Intel’s Software Guard Extensions (SGX) is a set of extensions to the Intel architecture that aims to provide integrity and confidentiality guarantees to security-sensitive computation performed on a computer where all the privileged software (kernel, hypervisor, etc) is potentially malicious.

SGX Physical Memory Organization

The enclaves’ code and data is stored in Processor Reserved Memory (PRM), which is a subset of DRAM that cannot be directly accessed by other software, including system software and SMM code. The CPU’s integrated memory controllers also reject DMA transfers targeting the PRM, thus protecting it from access by other peripherals.

PRM range registers (PRMRR)

The Enclave Page Cache (EPC)

The contents of enclaves and the associated data struc- tures are stored in the Enclave Page Cache (EPC), which is a subset of the PRM.

The EPC is managed by the same system software that manages the rest of the computer’s physical memory.

Non-enclave software cannot directly access the EPC, as it is contained in the PRM. This restriction plays a key role in SGX’s enclave isolation guarantees, but creates an obstacle when the system software needs to load the initial code and data into a newly created enclave.
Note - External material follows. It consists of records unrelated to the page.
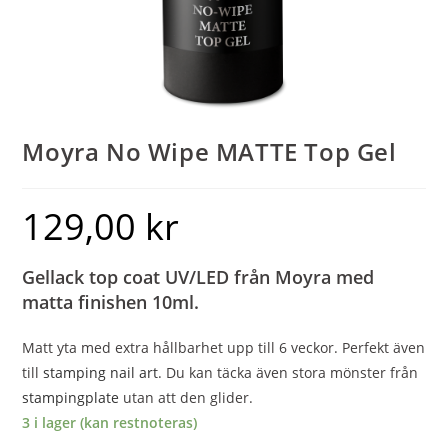
Moyra No Wipe MATTE Top Gel
129,00
kr
Gellack top coat UV/LED från Moyra med
matta finishen 10ml.
Matt yta med extra hållbarhet upp till 6 veckor. Perfekt även
till
stamping nail art
. Du kan täcka även stora mönster från
stampingplate
utan att den glider.
3 i lager (kan restnoteras)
The SGX design solves this problem by having the instructions that allocate an EPC page to an enclave also initialize the page. Most EPC pages are initialized by copying data from a non-PRM memory page.

The Enclave Page Cache Map (EPCM)

SGX processors check the correctness of the system software’s allocation decisions, and refuse to perform any action that would compromise SGX’s security guarantees. For example, if the system software attempts to allocate the same EPC page to two enclaves, the SGX instruction used to perform the allocation will fail.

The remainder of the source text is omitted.